Date: Thu, 17 Aug 2006 13:49:13 -0400
Reply-To: "Howard Schreier <hs AT dc-sug DOT org>" <nospam@HOWLES.COM>
Sender: "SAS(r) Discussion" <SAS-L@LISTSERV.UGA.EDU>
From: "Howard Schreier <hs AT dc-sug DOT org>" <nospam@HOWLES.COM>
Subject: Re: Is hashing the right approach for this table lookup problem?
On Thu, 17 Aug 2006 13:17:57 -0400, Peter Constantinidis
<peter@CONSTANTINIDIS.CA> wrote:
>I am thrilled at how good everyone on this list is and willing to
>share. Thank you so much to everyone and Paul!
>
>I tried Paul's code today, and it works, but I think I failed to think
>something through fundamental in how I am looking at the data and his
>code with the array made me realize it.
>
>We have observations, and each observation has a loop done on it.
>
>The problem is, the find function is searching for a key given to it.

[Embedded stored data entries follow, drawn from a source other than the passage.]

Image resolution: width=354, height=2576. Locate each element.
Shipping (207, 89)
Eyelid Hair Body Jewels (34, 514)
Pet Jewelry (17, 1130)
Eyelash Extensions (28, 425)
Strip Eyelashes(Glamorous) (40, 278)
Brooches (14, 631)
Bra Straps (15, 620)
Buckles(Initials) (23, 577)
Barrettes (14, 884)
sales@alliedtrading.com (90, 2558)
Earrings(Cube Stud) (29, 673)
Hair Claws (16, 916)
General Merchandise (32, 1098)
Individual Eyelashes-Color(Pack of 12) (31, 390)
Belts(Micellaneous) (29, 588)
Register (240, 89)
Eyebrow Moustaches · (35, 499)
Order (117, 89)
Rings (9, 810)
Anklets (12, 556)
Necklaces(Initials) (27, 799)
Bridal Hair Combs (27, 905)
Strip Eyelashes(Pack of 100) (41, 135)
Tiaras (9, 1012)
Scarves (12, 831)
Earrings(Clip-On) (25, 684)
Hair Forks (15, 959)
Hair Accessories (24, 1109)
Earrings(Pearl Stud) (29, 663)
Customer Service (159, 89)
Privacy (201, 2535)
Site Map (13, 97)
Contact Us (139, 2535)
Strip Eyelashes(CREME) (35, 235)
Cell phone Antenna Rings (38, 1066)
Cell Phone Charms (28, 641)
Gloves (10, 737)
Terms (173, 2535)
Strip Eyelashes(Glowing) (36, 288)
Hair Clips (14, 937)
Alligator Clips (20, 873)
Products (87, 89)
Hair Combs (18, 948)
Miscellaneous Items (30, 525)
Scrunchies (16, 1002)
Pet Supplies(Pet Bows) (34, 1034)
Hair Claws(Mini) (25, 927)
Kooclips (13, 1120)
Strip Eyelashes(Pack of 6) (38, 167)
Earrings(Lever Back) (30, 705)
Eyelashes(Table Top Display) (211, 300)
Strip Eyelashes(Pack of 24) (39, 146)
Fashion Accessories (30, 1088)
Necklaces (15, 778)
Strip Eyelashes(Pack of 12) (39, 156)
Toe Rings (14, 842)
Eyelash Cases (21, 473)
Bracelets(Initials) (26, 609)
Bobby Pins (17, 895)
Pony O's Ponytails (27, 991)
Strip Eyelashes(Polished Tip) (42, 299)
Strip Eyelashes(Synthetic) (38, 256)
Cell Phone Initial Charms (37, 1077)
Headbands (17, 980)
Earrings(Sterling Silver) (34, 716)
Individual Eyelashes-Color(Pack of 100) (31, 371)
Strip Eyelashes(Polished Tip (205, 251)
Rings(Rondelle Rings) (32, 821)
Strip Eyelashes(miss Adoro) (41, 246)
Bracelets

>It is true it is searching right to left as it should be, but it's
>searching wrong.
>
>It is doing exactly what it's told to do. Namely if the first code in
>the array is 50000 and there's a 5 digit sequence somewhere in the
>string matching that, then it returns true even if it's at the
>beginning of the string rather than from 'near the end' and then moves
>on to another observation because it's got what it wants, a true
>string.
>
>I cannot easily just slice off the end and 'be done' because some of
>the data entry is sloppy. Not a lot, but some.
>
>What I really need to be doing is somehow have a way to tell it to not
>return a true and move on to another observation until each and every
>code has been checked against those first 5 digits the find function
>is currently looking at.
>
>Pictorally it currently checks the entirety of:
>##################### for ##### and then returns a true, rather than just
>------------------------##### for every combination of ##### before
>incrementing to
>-----------------------#####- for every combination of ##### or
>--------------#####---------- for every combination of #####
>
>I'm not an expert at this, but I do try to learn.
>
>Do you think the right approach here is to read the length of the
>string into a variable, then substr the end 5 digits, then run the
>loop and if no match, then substr again -1 on the length, and repeat?
>
>Thanks!
I'm not exactly following this explanation, but the approach I suggested
earlier should turn up every match. I don't see why it matters whether the
process progresses left to right or right to left.
|